(DATA SUPPLIED)

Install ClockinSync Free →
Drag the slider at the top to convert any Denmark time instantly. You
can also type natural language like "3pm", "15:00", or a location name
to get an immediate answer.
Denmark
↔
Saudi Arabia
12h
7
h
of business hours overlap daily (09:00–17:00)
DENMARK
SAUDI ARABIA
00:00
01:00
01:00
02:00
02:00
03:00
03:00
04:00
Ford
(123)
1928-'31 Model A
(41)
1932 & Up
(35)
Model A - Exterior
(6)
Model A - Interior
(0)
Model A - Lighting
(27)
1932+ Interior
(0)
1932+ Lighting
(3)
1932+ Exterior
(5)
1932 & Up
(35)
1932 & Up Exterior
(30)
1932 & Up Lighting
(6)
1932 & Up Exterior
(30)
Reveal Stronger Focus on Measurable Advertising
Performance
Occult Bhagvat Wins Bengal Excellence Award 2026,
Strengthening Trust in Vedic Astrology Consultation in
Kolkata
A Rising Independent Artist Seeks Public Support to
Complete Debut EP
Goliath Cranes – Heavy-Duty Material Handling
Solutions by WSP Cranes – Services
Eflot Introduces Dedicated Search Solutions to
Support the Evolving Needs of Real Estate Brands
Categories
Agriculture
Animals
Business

(End DATA SUPPLIED)
(DATA SUPPLIED)

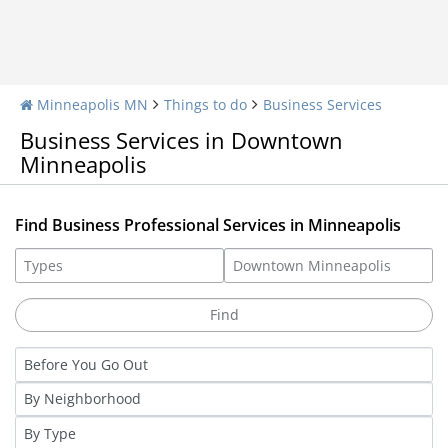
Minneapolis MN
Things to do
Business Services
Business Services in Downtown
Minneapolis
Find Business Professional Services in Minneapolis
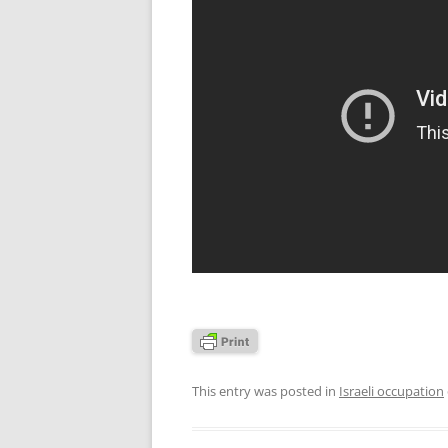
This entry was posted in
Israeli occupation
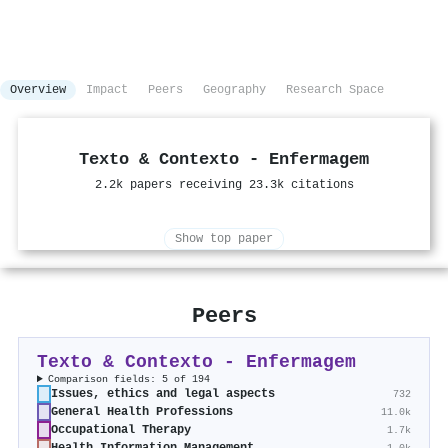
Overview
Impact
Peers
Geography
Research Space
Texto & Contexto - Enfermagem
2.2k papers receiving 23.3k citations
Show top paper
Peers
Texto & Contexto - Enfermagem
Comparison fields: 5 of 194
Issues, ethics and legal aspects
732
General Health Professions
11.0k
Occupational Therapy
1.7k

(End DATA SUPPLIED)

[EXERCISE] Scan the data above and copy each line containing the word "Model".

[EXERCISE ANSWER]
1928-'31 Model A
Model A - Exterior
Model A - Interior
Model A - Lighting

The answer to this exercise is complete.